From a80912d2b0faec31eef44da0c63e3d59e47f2093 Mon Sep 17 00:00:00 2001
From: Svetlana Karslioglu <svekars@meta.com>
Date: Thu, 21 Nov 2024 10:19:38 -0800
Subject: [PATCH 2/2] Apply suggestions from code review

---
 prototype_source/flight_recorder_tutorial.rst | 4 ++--
 1 file changed, 2 insertions(+), 2 deletions(-)

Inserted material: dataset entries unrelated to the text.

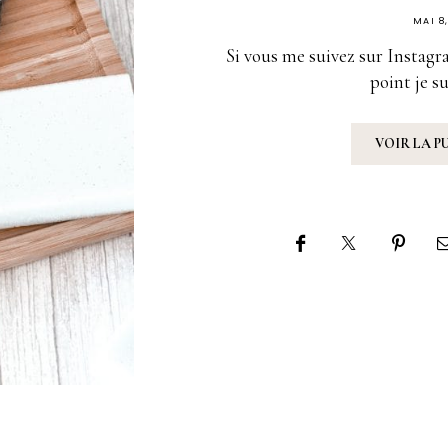
MAI 8
Si vous me suivez sur Instagr
point je s
VOIR LA P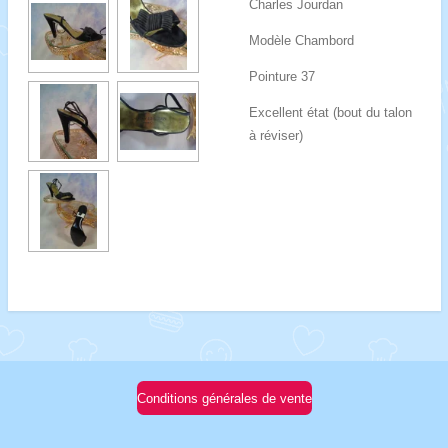
Charles Jourdan
Modèle Chambord
Pointure 37
Excellent état (bout du talon
à réviser)
Conditions générales de vente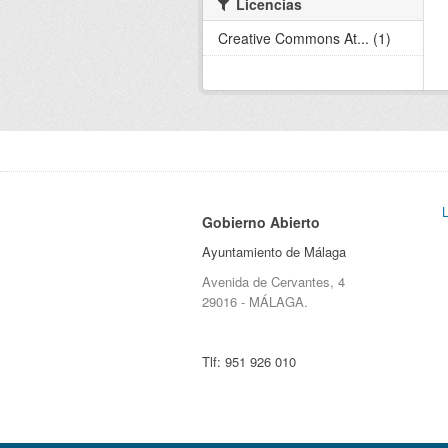
Licencias
Creative Commons At... (1)
Gobierno Abierto
Ayuntamiento de Málaga
Avenida de Cervantes, 4
29016 - MÁLAGA.
Tlf:
951 926 010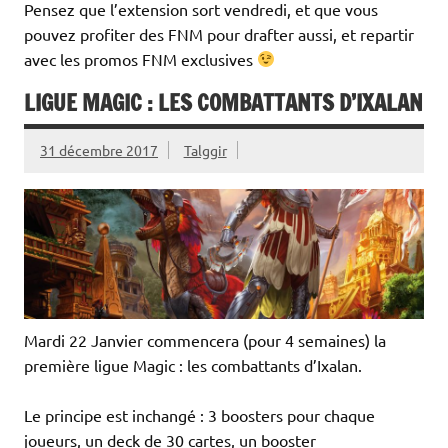
Pensez que l’extension sort vendredi, et que vous
pouvez profiter des FNM pour drafter aussi, et repartir
avec les promos FNM exclusives
LIGUE MAGIC : LES COMBATTANTS D’IXALAN
31 décembre 2017
Talggir
Mardi 22 Janvier commencera (pour 4 semaines) la
première ligue Magic : les combattants d’Ixalan.
Le principe est inchangé : 3 boosters pour chaque
joueurs, un deck de 30 cartes, un booster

diff --git a/prototype_source/flight_recorder_tutorial.rst b/prototype_source/flight_recorder_tutorial.rst
index edd2db5b8d..ab83ebe027 100644
--- a/prototype_source/flight_recorder_tutorial.rst
+++ b/prototype_source/flight_recorder_tutorial.rst
@@ -274,8 +274,8 @@ Finally, to analyze these two files, we use the ``torchfrtrace`` command:
 
   torchfrtrace --prefix "trace_" /tmp/
 
-The output from the trace command is meant to be human readable. It includes information about the
-set of collectives that induced a failure.
+The output from the trace command is meant to be human-readable. It includes information about the
+set of collectives that caused a failure.
 The output for the command above is shown below.
 We can clearly see that rank 1 did not join the "all_reduce" collective.